**REQUIRED ACTION:** Wherever the word "Mercato" appears in the entries, copy the whole line.

**Records from a collection:**
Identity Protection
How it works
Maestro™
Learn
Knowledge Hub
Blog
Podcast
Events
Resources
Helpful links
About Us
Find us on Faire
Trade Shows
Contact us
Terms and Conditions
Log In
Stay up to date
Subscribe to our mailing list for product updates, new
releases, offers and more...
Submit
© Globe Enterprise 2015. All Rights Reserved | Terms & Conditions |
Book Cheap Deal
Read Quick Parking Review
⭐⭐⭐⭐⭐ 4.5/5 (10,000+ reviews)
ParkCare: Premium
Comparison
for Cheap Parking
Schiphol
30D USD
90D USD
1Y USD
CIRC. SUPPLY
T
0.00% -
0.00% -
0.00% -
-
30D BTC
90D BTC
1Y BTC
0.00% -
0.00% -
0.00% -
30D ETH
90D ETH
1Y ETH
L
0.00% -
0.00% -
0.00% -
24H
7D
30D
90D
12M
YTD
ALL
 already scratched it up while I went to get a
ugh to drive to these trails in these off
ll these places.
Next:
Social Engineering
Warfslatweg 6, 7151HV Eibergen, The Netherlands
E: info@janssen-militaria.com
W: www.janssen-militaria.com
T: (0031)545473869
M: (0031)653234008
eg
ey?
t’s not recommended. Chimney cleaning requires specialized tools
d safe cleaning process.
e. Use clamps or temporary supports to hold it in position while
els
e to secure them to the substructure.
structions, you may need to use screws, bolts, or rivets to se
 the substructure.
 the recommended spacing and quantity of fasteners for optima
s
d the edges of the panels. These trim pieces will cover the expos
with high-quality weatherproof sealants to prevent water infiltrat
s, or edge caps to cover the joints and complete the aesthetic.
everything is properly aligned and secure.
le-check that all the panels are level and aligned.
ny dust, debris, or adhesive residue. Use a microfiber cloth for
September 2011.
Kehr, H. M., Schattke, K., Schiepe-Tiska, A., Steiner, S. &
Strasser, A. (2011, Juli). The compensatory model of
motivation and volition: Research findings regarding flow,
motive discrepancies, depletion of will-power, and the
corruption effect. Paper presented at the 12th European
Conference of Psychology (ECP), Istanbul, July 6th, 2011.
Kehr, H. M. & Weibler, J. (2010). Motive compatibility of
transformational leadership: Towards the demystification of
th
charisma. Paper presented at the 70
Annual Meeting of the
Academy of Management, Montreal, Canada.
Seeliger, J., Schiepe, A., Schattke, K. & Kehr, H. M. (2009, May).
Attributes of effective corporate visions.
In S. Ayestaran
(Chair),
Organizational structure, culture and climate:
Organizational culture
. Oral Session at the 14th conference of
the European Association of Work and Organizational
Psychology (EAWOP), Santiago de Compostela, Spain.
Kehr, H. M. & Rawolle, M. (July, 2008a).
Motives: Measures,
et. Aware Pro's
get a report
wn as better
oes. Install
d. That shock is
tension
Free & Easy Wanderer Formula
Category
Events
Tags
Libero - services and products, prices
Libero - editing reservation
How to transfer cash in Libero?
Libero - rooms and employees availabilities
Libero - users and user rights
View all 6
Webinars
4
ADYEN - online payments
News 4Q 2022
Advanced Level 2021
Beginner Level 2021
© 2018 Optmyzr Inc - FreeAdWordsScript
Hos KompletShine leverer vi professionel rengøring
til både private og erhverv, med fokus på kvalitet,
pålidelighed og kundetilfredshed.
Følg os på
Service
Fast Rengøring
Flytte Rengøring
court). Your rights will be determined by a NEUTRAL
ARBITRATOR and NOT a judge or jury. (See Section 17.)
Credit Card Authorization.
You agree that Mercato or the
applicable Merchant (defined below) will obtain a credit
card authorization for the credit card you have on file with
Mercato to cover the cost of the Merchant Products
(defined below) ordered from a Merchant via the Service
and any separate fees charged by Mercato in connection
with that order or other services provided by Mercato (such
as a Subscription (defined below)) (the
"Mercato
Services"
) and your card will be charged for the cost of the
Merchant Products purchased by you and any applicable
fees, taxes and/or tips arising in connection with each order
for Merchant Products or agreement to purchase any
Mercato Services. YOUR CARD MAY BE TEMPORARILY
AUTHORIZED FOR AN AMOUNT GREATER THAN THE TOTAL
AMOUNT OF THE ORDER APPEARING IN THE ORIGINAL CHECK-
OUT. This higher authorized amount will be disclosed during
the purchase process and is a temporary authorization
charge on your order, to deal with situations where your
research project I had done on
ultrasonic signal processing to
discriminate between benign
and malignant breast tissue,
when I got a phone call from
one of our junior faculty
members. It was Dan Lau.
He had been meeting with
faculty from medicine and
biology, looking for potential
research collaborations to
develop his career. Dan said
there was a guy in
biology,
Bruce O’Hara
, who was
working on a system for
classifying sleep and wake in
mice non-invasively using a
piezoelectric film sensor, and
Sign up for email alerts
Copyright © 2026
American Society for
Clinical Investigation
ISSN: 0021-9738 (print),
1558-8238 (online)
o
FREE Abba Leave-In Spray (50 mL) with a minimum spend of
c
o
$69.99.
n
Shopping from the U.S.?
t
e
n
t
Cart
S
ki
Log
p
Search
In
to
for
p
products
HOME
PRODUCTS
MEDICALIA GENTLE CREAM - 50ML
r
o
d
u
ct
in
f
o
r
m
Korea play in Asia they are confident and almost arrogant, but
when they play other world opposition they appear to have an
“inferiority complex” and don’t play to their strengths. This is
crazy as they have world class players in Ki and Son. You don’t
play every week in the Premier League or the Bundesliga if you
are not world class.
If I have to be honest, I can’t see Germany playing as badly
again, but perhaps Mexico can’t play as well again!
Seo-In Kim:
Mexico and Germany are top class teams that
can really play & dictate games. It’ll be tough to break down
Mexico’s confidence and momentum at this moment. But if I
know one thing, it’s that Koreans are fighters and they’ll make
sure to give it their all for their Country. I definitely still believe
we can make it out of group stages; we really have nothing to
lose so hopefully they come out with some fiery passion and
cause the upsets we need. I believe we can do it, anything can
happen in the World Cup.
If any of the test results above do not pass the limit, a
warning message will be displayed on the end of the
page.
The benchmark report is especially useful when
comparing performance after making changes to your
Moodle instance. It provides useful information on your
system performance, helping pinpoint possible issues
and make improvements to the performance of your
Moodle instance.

**ANSWER TO THE EXERCISE:**
You agree that Mercato or the
Mercato to cover the cost of the Merchant Products
and any separate fees charged by Mercato in connection
with that order or other services provided by Mercato (such
"Mercato
Mercato Services. YOUR CARD MAY BE TEMPORARILY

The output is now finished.